Feature Storing
What is a Feature Store?
Feature Stores are components of data architecture that are becoming increasingly popular in the Machine Learning and MLOps environment. The goal of a Feature Store is to process data from various data sources at the same time and turn it into features, which will be consumed by the model training pipeline and the model serving. The concept of Feature Stores is novice and rapidly changing, therefore this page has the objective of showing the key features that are more common among the main Feature Stores in the market, but at the same time it is important to note that some of the tools and frameworks in the market might not comprehend all those exact characteristics in the same manner.
Why it matters?
Feature Stores can be very useful for Machine Learning in production and are very reliable ways to manage features for research and training using Offline Stores, as it is to manage the feeding of features to a model served in production using an Online Store. This data component can manage to comprehend a wide spectrum of different projects and necessities, some of which are seen below.
Key Features
- Enables features to be shared by multiple teams of Data Scientists working at the same time.
- Creates a reliable automated preprocess pipeline of large quantities of data.
- Can use and combine different data sources, such as data lakes, data warehouses and streaming of new data, all at once.

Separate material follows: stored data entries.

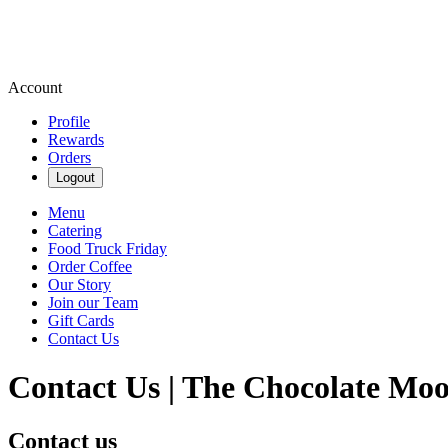
Account
Profile
Rewards
Orders
Logout
Menu
Catering
Food Truck Friday
Order Coffee
Our Story
Join our Team
Gift Cards
Contact Us
Contact Us | The Chocolate Moo
Contact us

- Provides relevant and online features to a model in production.
- Can use a time windows system for Data Scientists to gather features from any point in time.
- Highly customizable for different model needs of consumption, such as batch or real-time predictions.
Offline Store vs Online Store
Feature Stores combine multiple data sources and preprocess those into features, the main types of data are:
-
Batch Data: Usually coming from Data Lakes or Data Warehouses. Those are big chunks of data that have been stored in order to be used by models and are not necessarily updated in real-time. Example: Data from customers of a bank, such as age, country, etc.
-
Real-time Data: Usually coming from Streaming and Log events. Those the online data that are constantly coming from sources like the events logged on a system. Example: A transaction in a bank is logged in real-time and fed to the Feature Store.
Those types of data are combined inside and form two types of stores:
- Offline Stores: Store composed of preprocessed features of Batch Data, used for building a historical source of features, that can be used by Data Scientists in the Model Training pipeline. With it's historical components, in most Feature Stores it can be used to provide a series of features at a given time frame or time point. It is normally stored in data warehouses, like IBM Cloud Object Storage, Apache Hive or S3, or in databases, like PostgreSQL, Cassandra and MySQL, but it can also be used in other kinds of systems, like HDFS.
- Online Stores: Store composed of data from the Offline Store combined with real-time preprocessed features from streaming data sources. It is built with the objective of being the most up-to-date collection of organized features, which can be used to feed the Model in Production with new features for prediction. It is normally stored in databases for rapid access, like MySQL, Cassandra, Redis, but it can be stored in more complex systems.
Common Architecture
Popular Feature Stores
Many companies relay on proprietary software to develop Feature Stores, since many try to make a component that fits into their exactly use-case, such a as:
Tools | License | Developer | Observations |
---|---|---|---|
Michelangelo | Proprietary | Uber | Uber's platform for Machine Learning, focused on sharing feature pipelines with various teams. (Not open for public usage) |
Zipline | Proprietary | AirBnB | Airbnb’s Declarative Feature Engineering Framework (Not open for public usage) |
Metaflow | Proprietary | Netflix | Netflix's human friendly Python/R library for Machine Learning. Has robust Feature Engineering and other attributes. (Open for public usage and contribution) |
Feast | Open-source | Feast-dev, Tecton | Popular open-source Feature Store. Very complete and competent data platform with Python, Spark and Redis. Integrates with many systems and is very customizable. Can be set up with Kubernetes. |
Hopsworks | Open-source | LogicalClocks | Open-source Feature Store. Used by Amazon Sagemaker. Very hardware demanding. |
Butterfree | Open-source | QuintoAndar | Open-source tool used for building Feature Stores using Python and Spark. |